The Kickstart Scheme went live for applications on 2 September 2020 and it is anticipated that the first placements under the scheme will commence in November. All types of employer can apply to be part of the scheme, but only if they are creating new job vacancies. Therefore, employers cannot use the scheme to fill existing vacant positions or planned vacancies in the future, nor can any current employees or contractors lose their employment or have their hours reduced as a result of the scheme. Instead, employers must create new jobs if they are to benefit from the scheme. Additionally, any employer seeking to apply for the scheme must be able to offer at least 30 placements, otherwise they will need to form a group with other organisations.
Although the Kickstart Scheme will primarily be administered through Jobcentre Plus (particularly at an individual level), local authorities will still have a large role in facilitating the scheme from an employer’s perspective. This could arise through connecting smaller employers together to form groups enabling them to offer the required 30 placements. Likewise, local authorities could partner with other organisations to achieve the same goal and of course, as local authorities are large employers, they could apply to offer placements solely on their own. More information about the scheme and how to apply can be found here.
In a similar vein to the Kickstart Scheme, the government have sought to create new opportunities through the expansion of existing schemes. Examples include:
Observations from the above-mentioned Government proposals are that the measures are potentially too short-sighted and that they are funded from central government through existing support mechanisms (such as Jobcentre Plus and education institutions). They are based on a ‘v’ shaped recovery post lockdown, which did not materialise after the 2007-8 financial crisis. This recovery prediction has been criticised as overly optimistic, and the country may face a much slower recovery.

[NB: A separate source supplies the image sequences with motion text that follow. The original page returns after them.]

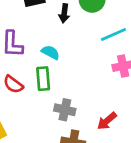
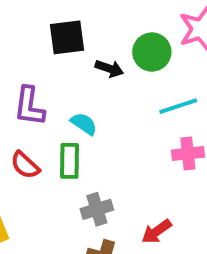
black arrow: (64, 13) -> (109, 68), turned -84
gray cross: (65, 110) -> (97, 209), turned -35

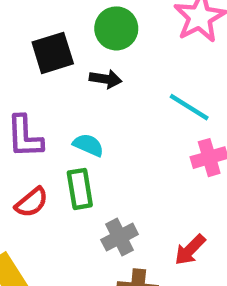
green circle: (152, 52) -> (116, 28), moved
cyan line: (178, 106) -> (189, 107), turned 60
red semicircle: (25, 165) -> (32, 202), turned -72

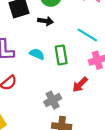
green rectangle: (80, 189) -> (61, 55), moved
red arrow: (190, 250) -> (80, 85), moved

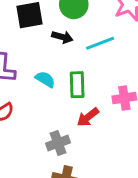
cyan line: (87, 35) -> (100, 43), moved, turned -60
red arrow: (80, 85) -> (88, 117), moved

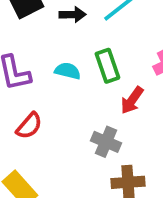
gray cross: (58, 143) -> (106, 142), turned -30

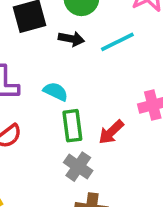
green rectangle: (107, 66) -> (72, 126), moved

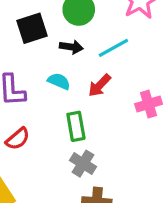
cyan semicircle: (56, 91) -> (59, 81), moved
red arrow: (111, 132) -> (100, 85), moved

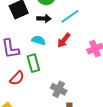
green rectangle: (76, 126) -> (33, 63), moved

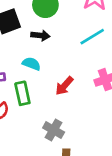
cyan line: (70, 16) -> (92, 37), moved
red arrow: (64, 40) -> (64, 86), moved

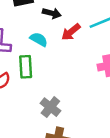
red arrow: (64, 86) -> (71, 32), moved

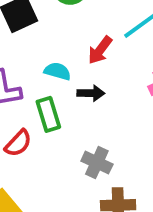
black arrow: (52, 13) -> (91, 93), moved

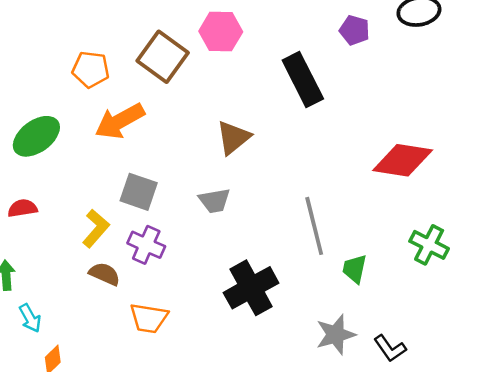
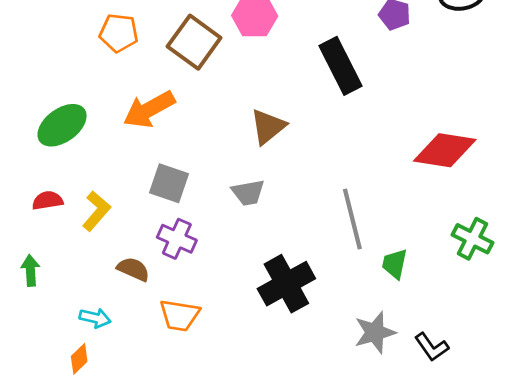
orange pentagon: (91, 69) -> (119, 33), moved
yellow L-shape: (96, 228) -> (96, 211), moved
cyan arrow: (30, 318) -> (95, 318), moved, turned -48

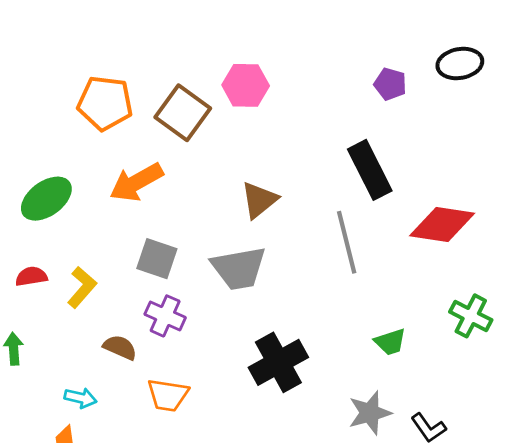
orange pentagon: (119, 33) -> (105, 103), size x1.4
black rectangle: (341, 66) -> (370, 170), moved
gray trapezoid: (248, 193) -> (239, 268), size x1.6
gray line: (352, 219) -> (347, 242), moved
green trapezoid: (395, 264) -> (390, 342), turned -120

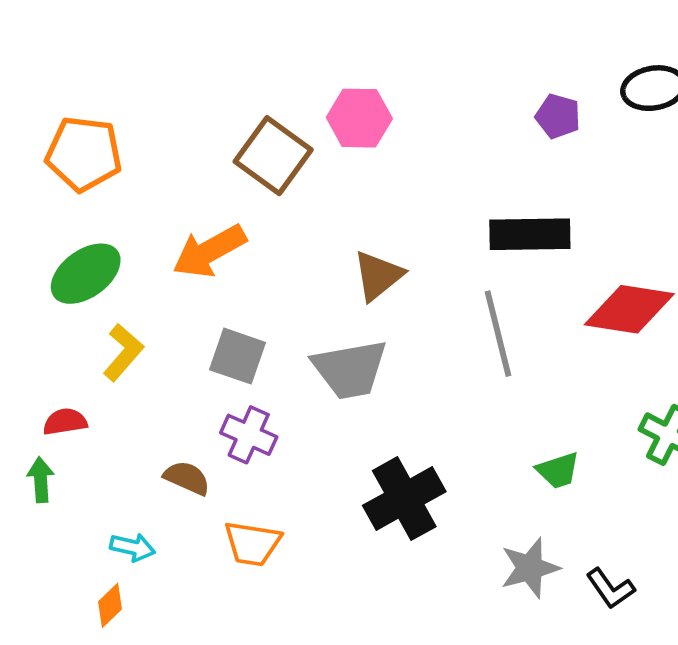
orange pentagon: (105, 103) -> (84, 154), moved
black rectangle: (370, 170) -> (530, 234), turned -64
red semicircle: (31, 276) -> (65, 422), moved
yellow L-shape: (82, 287) -> (123, 352), moved

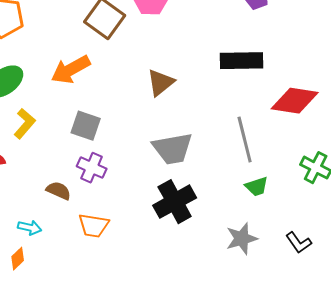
gray line: (498, 334) -> (245, 140), moved
gray trapezoid: (350, 369) -> (173, 149), moved
black L-shape: (610, 589) -> (299, 243), moved

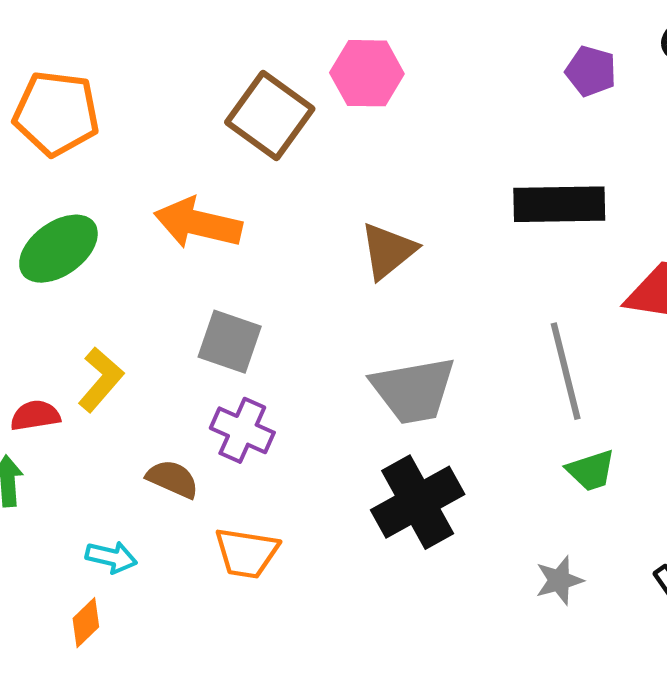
orange arrow: (71, 70) -> (198, 223), turned 42
yellow L-shape: (25, 124) -> (101, 380), moved
gray star: (242, 239) -> (559, 580), size x0.7

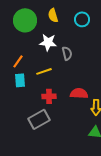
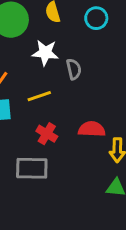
red cross: (49, 96) -> (47, 134), turned 32
gray rectangle: (39, 119) -> (32, 168), turned 30

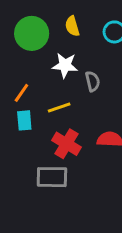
red cross: (47, 134) -> (66, 144), size x1.4

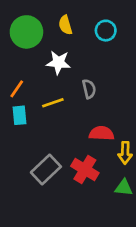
gray semicircle: (93, 81) -> (89, 89), moved
red cross: (66, 144) -> (85, 170), moved
gray rectangle: (52, 177) -> (46, 170), turned -44

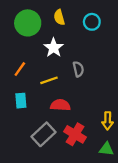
white star: (58, 62) -> (54, 48), turned 30
cyan rectangle: (20, 115) -> (21, 101), moved
red semicircle: (102, 133) -> (60, 105), moved

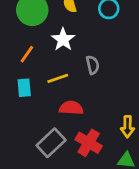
orange line: (20, 69) -> (27, 54), moved
cyan rectangle: (21, 101) -> (24, 88), moved

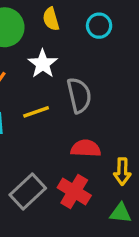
gray semicircle: (93, 65) -> (79, 95), size x1.5
red semicircle: (71, 108) -> (86, 148), moved

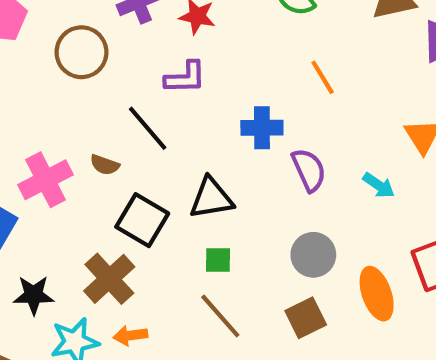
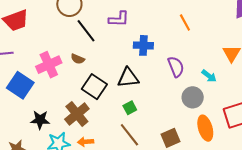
black line: (148, 128) -> (86, 31), moved
blue cross: (262, 128) -> (143, 45), moved
gray circle: (313, 255) -> (193, 97), moved
green square: (218, 260) -> (130, 108), turned -32

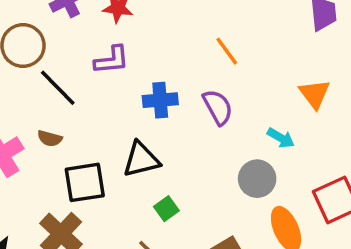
purple semicircle: (176, 67) -> (218, 107), moved
black square: (94, 87) -> (85, 182), turned -35
green square: (130, 108) -> (166, 209), moved

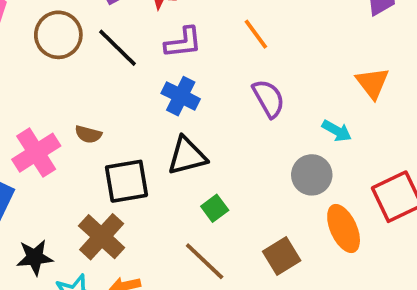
orange line: (227, 51) -> (256, 34), moved
purple L-shape: (112, 60) -> (183, 42), moved
black line: (58, 88) -> (118, 48), moved
blue cross: (160, 100) -> (181, 96), moved, turned 32

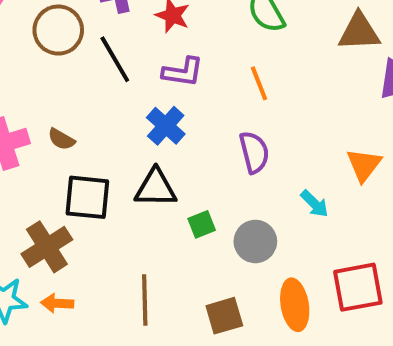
gray circle: (312, 175) -> (255, 241), moved
green square: (215, 208) -> (202, 224), moved
brown line: (205, 261) -> (145, 300), turned 30

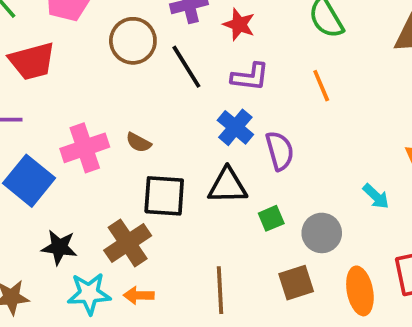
purple semicircle: (254, 152) -> (280, 151), moved
brown square: (224, 316) -> (296, 283), moved

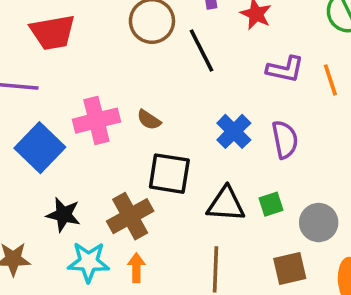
purple L-shape: (250, 77) -> (285, 69), moved
blue cross: (235, 127) -> (234, 131), moved
black triangle: (228, 186) -> (226, 204), moved
orange arrow: (139, 295) -> (136, 268), turned 84

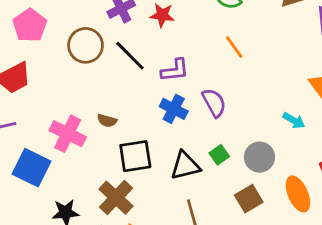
purple L-shape: (285, 69) -> (175, 70), moved
pink cross: (96, 121) -> (68, 134), turned -32

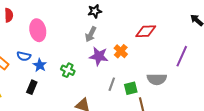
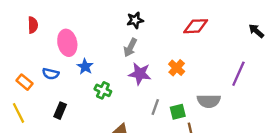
red diamond: (146, 31) -> (196, 26), moved
orange cross: (121, 51) -> (177, 68), moved
blue star: (40, 65) -> (85, 67), moved

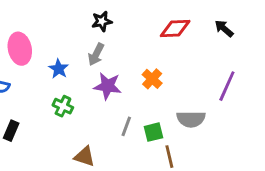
black arrow: (256, 31) -> (224, 29), moved
blue star: (85, 67) -> (59, 69), moved

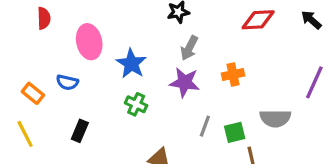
gray arrow: (96, 54) -> (189, 48), moved
blue star: (59, 69) -> (131, 64), size x1.4
orange cross: (152, 79) -> (233, 75), turned 36

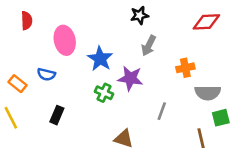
purple star: (185, 82) -> (130, 78), moved
gray semicircle: (275, 118) -> (208, 93), moved
green square: (235, 132) -> (221, 118), moved

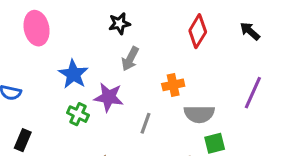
red diamond: (206, 22) -> (198, 31), turned -56
pink ellipse: (65, 40) -> (37, 28), moved
gray line: (162, 111) -> (146, 123), moved

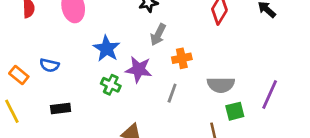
orange cross: (173, 85) -> (182, 58), moved
purple line: (253, 93) -> (270, 95), moved
black rectangle: (23, 140) -> (61, 108), turned 60

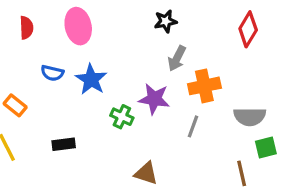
blue star: (107, 49) -> (91, 79), moved
orange cross: (182, 58) -> (204, 86), size x1.4
blue semicircle: (49, 65) -> (52, 73), moved

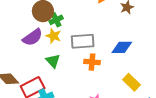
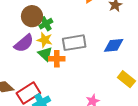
green triangle: (53, 61) -> (45, 54), moved
orange cross: (92, 62) -> (57, 59), moved

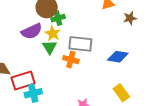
orange cross: (57, 59) -> (71, 60), moved

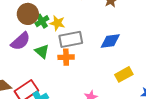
yellow star: (53, 33) -> (57, 23), moved
yellow rectangle: (121, 93) -> (124, 74), turned -66

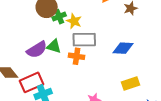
purple semicircle: (20, 41) -> (37, 50), moved
green triangle: (42, 51) -> (54, 46), turned -35

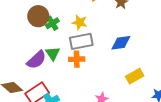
yellow star: (74, 21) -> (80, 22), moved
green triangle: (54, 46) -> (53, 54), turned 49

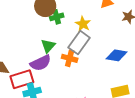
gray rectangle: (81, 41) -> (79, 43), turned -60
purple semicircle: (36, 60) -> (41, 63), moved

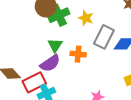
green cross: (57, 17) -> (59, 15), size x1.5
gray rectangle: (79, 43) -> (104, 37), moved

The proposals in relation to the Kickstart scheme, sector-based work academies, apprenticeships and traineeships are designed to create short term employment opportunities of up to 6 months, predominately for those aged under 25. The idea being that younger workers entering the workforce or who have lost their jobs because of the pandemic would have opportunities to train (or retrain) and try to secure permanent employment by entering sectors where there is a demand for new workers.
These schemes rely on organisations being in a position to create and sustain new jobs opportunities, so although the number of people seeking vocational training will increase, there might not be the work placements available to fulfil the schemes. Additionally, the current proposed schemes target those under the age of 25 and those who are receiving unemployment benefits. As a result, the current measures do little, at least not in the immediate short term, to assist people over the age of 25 who have been made redundant due to the impact of Covid-19.
Furthermore, monies from central government to be invested in these schemes will flow through their existing providers, which is sensible because the demand for the services of jobcentres and education and training providers should increase. Although, as of yet, no additional monies have been earmarked for local authorities to help facilitate the implementation of the schemes; adding pressure to already stretched resources. Nevertheless, as focal points for many communities, there will be an expectation for local authorities to lead the way by generating new job opportunities either directly themselves or indirectly through local investment (such as capital projects).